→ SUPPLIED RECORDS:
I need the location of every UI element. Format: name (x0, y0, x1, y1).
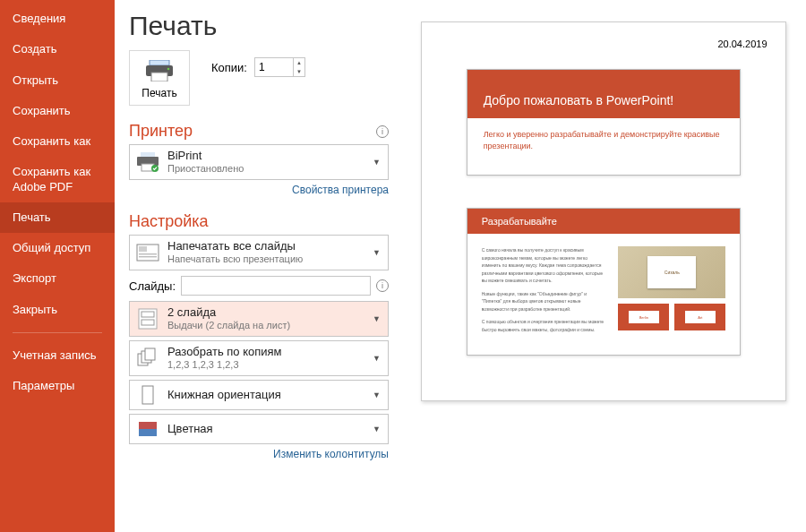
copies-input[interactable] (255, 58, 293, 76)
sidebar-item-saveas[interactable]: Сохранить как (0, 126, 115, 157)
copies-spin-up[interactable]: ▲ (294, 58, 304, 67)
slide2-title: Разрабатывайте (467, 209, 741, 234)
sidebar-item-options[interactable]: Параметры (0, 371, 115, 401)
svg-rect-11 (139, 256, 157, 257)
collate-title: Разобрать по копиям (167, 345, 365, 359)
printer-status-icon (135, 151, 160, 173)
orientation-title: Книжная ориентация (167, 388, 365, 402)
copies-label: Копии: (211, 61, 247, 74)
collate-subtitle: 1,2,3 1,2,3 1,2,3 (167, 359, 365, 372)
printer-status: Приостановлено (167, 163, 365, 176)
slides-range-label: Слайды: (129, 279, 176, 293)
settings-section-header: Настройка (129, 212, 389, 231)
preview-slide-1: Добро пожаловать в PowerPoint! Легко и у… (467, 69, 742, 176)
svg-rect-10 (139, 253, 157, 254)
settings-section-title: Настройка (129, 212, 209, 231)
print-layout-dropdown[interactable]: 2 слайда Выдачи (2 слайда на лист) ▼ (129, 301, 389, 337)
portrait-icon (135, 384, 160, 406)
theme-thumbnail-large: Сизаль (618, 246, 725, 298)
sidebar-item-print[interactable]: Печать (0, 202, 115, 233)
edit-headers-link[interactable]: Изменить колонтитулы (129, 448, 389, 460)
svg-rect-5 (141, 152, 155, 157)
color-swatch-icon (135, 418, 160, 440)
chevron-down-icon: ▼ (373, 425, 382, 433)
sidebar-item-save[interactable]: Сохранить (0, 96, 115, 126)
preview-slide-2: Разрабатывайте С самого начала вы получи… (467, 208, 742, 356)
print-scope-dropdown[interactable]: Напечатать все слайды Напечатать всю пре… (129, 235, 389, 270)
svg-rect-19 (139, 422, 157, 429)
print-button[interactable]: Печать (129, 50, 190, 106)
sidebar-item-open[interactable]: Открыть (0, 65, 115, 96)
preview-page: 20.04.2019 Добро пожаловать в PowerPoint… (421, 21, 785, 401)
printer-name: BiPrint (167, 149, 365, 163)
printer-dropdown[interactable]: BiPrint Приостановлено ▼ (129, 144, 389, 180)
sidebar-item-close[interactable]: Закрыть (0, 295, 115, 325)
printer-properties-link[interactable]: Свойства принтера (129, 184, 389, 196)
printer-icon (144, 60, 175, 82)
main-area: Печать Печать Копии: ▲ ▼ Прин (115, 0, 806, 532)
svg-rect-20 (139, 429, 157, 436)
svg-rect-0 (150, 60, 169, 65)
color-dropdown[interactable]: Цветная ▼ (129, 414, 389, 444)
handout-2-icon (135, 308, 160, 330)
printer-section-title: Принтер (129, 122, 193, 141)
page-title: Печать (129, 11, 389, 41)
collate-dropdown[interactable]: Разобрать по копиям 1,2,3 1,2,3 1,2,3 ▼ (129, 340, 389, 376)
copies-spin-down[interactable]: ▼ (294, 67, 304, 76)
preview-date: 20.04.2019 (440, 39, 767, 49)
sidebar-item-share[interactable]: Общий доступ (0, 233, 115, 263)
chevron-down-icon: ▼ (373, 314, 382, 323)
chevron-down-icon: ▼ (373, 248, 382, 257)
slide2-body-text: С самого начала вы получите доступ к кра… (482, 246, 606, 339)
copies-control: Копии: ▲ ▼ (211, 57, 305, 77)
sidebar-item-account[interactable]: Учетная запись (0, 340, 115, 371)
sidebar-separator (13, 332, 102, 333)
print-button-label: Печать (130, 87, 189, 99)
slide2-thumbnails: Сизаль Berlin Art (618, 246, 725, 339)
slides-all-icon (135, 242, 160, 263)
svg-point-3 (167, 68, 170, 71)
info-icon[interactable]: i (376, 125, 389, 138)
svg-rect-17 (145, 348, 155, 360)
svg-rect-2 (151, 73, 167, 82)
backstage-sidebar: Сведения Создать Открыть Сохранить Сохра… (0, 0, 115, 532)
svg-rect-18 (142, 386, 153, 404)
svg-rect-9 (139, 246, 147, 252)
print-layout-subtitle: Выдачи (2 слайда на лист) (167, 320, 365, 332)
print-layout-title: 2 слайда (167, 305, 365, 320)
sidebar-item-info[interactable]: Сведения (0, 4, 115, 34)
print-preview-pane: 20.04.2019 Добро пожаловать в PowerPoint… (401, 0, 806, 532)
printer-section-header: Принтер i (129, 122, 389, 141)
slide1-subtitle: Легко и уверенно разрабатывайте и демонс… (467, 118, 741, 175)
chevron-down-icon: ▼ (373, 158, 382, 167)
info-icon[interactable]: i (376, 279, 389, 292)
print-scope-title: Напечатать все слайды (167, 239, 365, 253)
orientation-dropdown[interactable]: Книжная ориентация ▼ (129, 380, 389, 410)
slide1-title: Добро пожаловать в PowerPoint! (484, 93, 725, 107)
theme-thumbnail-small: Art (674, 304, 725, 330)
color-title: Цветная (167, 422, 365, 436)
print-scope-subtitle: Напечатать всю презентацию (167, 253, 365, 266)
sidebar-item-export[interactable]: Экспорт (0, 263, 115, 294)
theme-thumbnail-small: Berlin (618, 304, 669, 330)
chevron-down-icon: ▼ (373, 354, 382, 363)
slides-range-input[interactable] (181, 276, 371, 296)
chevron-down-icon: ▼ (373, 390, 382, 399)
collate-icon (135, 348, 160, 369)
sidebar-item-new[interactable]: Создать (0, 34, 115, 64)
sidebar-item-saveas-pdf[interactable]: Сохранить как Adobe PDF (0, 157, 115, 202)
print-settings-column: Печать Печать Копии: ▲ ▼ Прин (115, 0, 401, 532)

→ TASK BRIEF: Set down the entries word for word, omitting all pictures.

→ RESPONSE:
I need the location of every UI element. Format: name (x0, y0, x1, y1).
copies-input[interactable] (255, 58, 293, 76)
sidebar-item-saveas[interactable]: Сохранить как (0, 126, 115, 157)
copies-spin-up[interactable]: ▲ (294, 58, 304, 67)
slide2-title: Разрабатывайте (467, 209, 741, 234)
sidebar-item-options[interactable]: Параметры (0, 371, 115, 401)
svg-rect-11 (139, 256, 157, 257)
collate-title: Разобрать по копиям (167, 345, 365, 359)
printer-status-icon (135, 151, 160, 173)
orientation-title: Книжная ориентация (167, 388, 365, 402)
copies-label: Копии: (211, 61, 247, 74)
collate-subtitle: 1,2,3 1,2,3 1,2,3 (167, 359, 365, 372)
printer-status: Приостановлено (167, 163, 365, 176)
slides-range-label: Слайды: (129, 279, 176, 293)
settings-section-header: Настройка (129, 212, 389, 231)
preview-slide-1: Добро пожаловать в PowerPoint! Легко и у… (467, 69, 742, 176)
svg-rect-10 (139, 253, 157, 254)
settings-section-title: Настройка (129, 212, 209, 231)
print-layout-dropdown[interactable]: 2 слайда Выдачи (2 слайда на лист) ▼ (129, 301, 389, 337)
portrait-icon (135, 384, 160, 406)
theme-thumbnail-large: Сизаль (618, 246, 725, 298)
sidebar-item-print[interactable]: Печать (0, 202, 115, 233)
edit-headers-link[interactable]: Изменить колонтитулы (129, 448, 389, 460)
svg-rect-5 (141, 152, 155, 157)
color-swatch-icon (135, 418, 160, 440)
chevron-down-icon: ▼ (373, 425, 382, 433)
sidebar-item-save[interactable]: Сохранить (0, 96, 115, 126)
preview-slide-2: Разрабатывайте С самого начала вы получи… (467, 208, 742, 356)
print-scope-dropdown[interactable]: Напечатать все слайды Напечатать всю пре… (129, 235, 389, 270)
svg-rect-19 (139, 422, 157, 429)
print-button[interactable]: Печать (129, 50, 190, 106)
sidebar-item-open[interactable]: Открыть (0, 65, 115, 96)
preview-page: 20.04.2019 Добро пожаловать в PowerPoint… (421, 21, 785, 401)
printer-name: BiPrint (167, 149, 365, 163)
printer-dropdown[interactable]: BiPrint Приостановлено ▼ (129, 144, 389, 180)
sidebar-item-close[interactable]: Закрыть (0, 295, 115, 325)
printer-properties-link[interactable]: Свойства принтера (129, 184, 389, 196)
printer-icon (144, 60, 175, 82)
main-area: Печать Печать Копии: ▲ ▼ Прин (115, 0, 806, 532)
svg-rect-20 (139, 429, 157, 436)
svg-rect-0 (150, 60, 169, 65)
color-dropdown[interactable]: Цветная ▼ (129, 414, 389, 444)
handout-2-icon (135, 308, 160, 330)
printer-section-title: Принтер (129, 122, 193, 141)
page-title: Печать (129, 11, 389, 41)
collate-dropdown[interactable]: Разобрать по копиям 1,2,3 1,2,3 1,2,3 ▼ (129, 340, 389, 376)
copies-spin-down[interactable]: ▼ (294, 67, 304, 76)
preview-date: 20.04.2019 (440, 39, 767, 49)
sidebar-item-share[interactable]: Общий доступ (0, 233, 115, 263)
chevron-down-icon: ▼ (373, 314, 382, 323)
chevron-down-icon: ▼ (373, 248, 382, 257)
slide2-body-text: С самого начала вы получите доступ к кра… (482, 246, 606, 339)
copies-control: Копии: ▲ ▼ (211, 57, 305, 77)
sidebar-item-account[interactable]: Учетная запись (0, 340, 115, 371)
sidebar-separator (13, 332, 102, 333)
print-button-label: Печать (130, 87, 189, 99)
slide2-thumbnails: Сизаль Berlin Art (618, 246, 725, 339)
slides-all-icon (135, 242, 160, 263)
svg-point-3 (167, 68, 170, 71)
info-icon[interactable]: i (376, 125, 389, 138)
svg-rect-17 (145, 348, 155, 360)
svg-rect-2 (151, 73, 167, 82)
backstage-sidebar: Сведения Создать Открыть Сохранить Сохра… (0, 0, 115, 532)
svg-rect-18 (142, 386, 153, 404)
svg-rect-9 (139, 246, 147, 252)
print-layout-subtitle: Выдачи (2 слайда на лист) (167, 320, 365, 332)
print-layout-title: 2 слайда (167, 305, 365, 320)
sidebar-item-info[interactable]: Сведения (0, 4, 115, 34)
print-preview-pane: 20.04.2019 Добро пожаловать в PowerPoint… (401, 0, 806, 532)
printer-section-header: Принтер i (129, 122, 389, 141)
slide1-subtitle: Легко и уверенно разрабатывайте и демонс… (467, 118, 741, 175)
chevron-down-icon: ▼ (373, 158, 382, 167)
info-icon[interactable]: i (376, 279, 389, 292)
print-scope-title: Напечатать все слайды (167, 239, 365, 253)
orientation-dropdown[interactable]: Книжная ориентация ▼ (129, 380, 389, 410)
slide1-title: Добро пожаловать в PowerPoint! (484, 93, 725, 107)
theme-thumbnail-small: Art (674, 304, 725, 330)
color-title: Цветная (167, 422, 365, 436)
print-scope-subtitle: Напечатать всю презентацию (167, 253, 365, 266)
sidebar-item-export[interactable]: Экспорт (0, 263, 115, 294)
theme-thumbnail-small: Berlin (618, 304, 669, 330)
chevron-down-icon: ▼ (373, 354, 382, 363)
slides-range-input[interactable] (181, 276, 371, 296)
chevron-down-icon: ▼ (373, 390, 382, 399)
collate-icon (135, 348, 160, 369)
sidebar-item-new[interactable]: Создать (0, 34, 115, 64)
sidebar-item-saveas-pdf[interactable]: Сохранить как Adobe PDF (0, 157, 115, 202)
print-settings-column: Печать Печать Копии: ▲ ▼ Прин (115, 0, 401, 532)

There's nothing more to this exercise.